Music Trivia -> Songs That Are Banned -> W
Can you think of a song that was specifically banned by a radio station, tv station, or government?
"Waist Deep In The Big Muddy," Pete Seeger
After being invited by the Smother Brothers to perform this anti-Vietnam War anthem on their television show, in 1968, Pete Seeger is edited out of the program by the censors at CBS television.
Peter
"Walk Like An Egyptian," The Bangles
One of the 166 songs "blacklisted" by the Clear Channel Communications group following the September 11th attacks.
Ra'akone
"Wear My Ring Around Your Neck," Elvis Presley
In 1958, a Minneapolis based Catholic youth magazine, "Contacts", launches a campaign for "clean lyrics in pop songs." Songs they target include Presley's "Wear My Ring Around Your Neck" because it promotes going steady.
Peter
"Wet Dream," Max Romeo
banned by the BBC on 1969 Max claimed it was a song about his bedroom ceiling. The BBC weren’t having it either
weirdkid106
"Wham Bam, Thank You Ma'am," Dean Martin
Another song from 1951 that was banned by radio stations for fear it was suggestive.
Peter
"What Are We Fighting For," Country Joe and the Fish
The police actually came into Country Joe McDonald's dressing room and warned him not to lead the crowd into uttering the F-word.
Celeste
"White Christmas," Elvis Presley
In December 1957, Disc Jockey Al Priddy of KEX in Portland, Oregon is fired for violating the radio station's band against playing Elvis Presley's rendition of "White Christmas" (Elvis' first Christmas album in the target of many boycotts and bans due to the fact that Elvis doesn't really reflect, "Christian values"). 1957 is also the year that Ed Sullivan refused to show Elvis from the waist down to the "suggestiveness" of Elvis' hip or pelvis movements, and Elvis and the new music form of Rock 'n' Roll, in general, are the target of many Christian organization's bans and boycotts.
Peter
"White Rabbit," Jefferson Airplane
In 1998, the high school band at Fort Zumwalt North High School in St.
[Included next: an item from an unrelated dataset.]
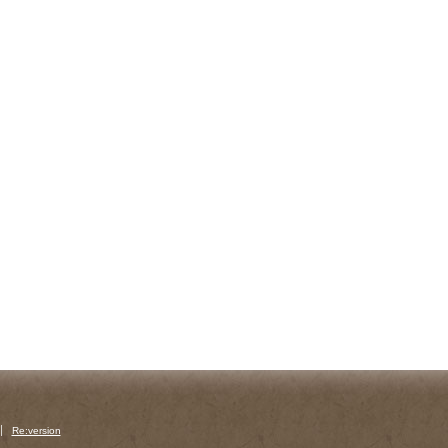
Re:version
Louis is forbidden from playing Jefferson Airplane's 1967 hit "White Rabbit" because of drug references in the song's lyrics, even though the band's version of the song is entirely instrumental.
Peter
"Whole production pre-1991," Sleepy Sleepers
Sleepy Sleepers was an enormously popular punk/hardcore band in Finland, whose lyrics were essentially anti-Soviet, anti-Communist and anti-estabilishment, considering nothing as taboo except pedophilia and sodomy. The whole band was in performance ban in the Finnish radio until 1991 and breakup of USSR. Needless to say, their gigs were extremely popular and their records sold gold.
Susanna Viljanen
"Woman Is The Nigger Of The World," John Lennon
In mid-April 1972, this John Lennon song is banned by radio stations across the U.S. The song still manages to reach #57 on Billboard Magazine's HOT 100 charts.
Peter
"Wouldn't It Be Nice," The Beach Boys
I've heard that lines like "You know its gonna make it that much better / When we can say goodnight and stay together" caused many radio stations to decline to play the song when it was new. The thought was that the lyrics were suggestive of a couple sharing a bed, with sex implied. Defenders have often pointed out how it is elsewhere indicated in the lyrics that the singer is thinking about a time when the couple are married, and that would mean that the sex envisioned is entirely within the bounds of wedlock and in no way "illicit".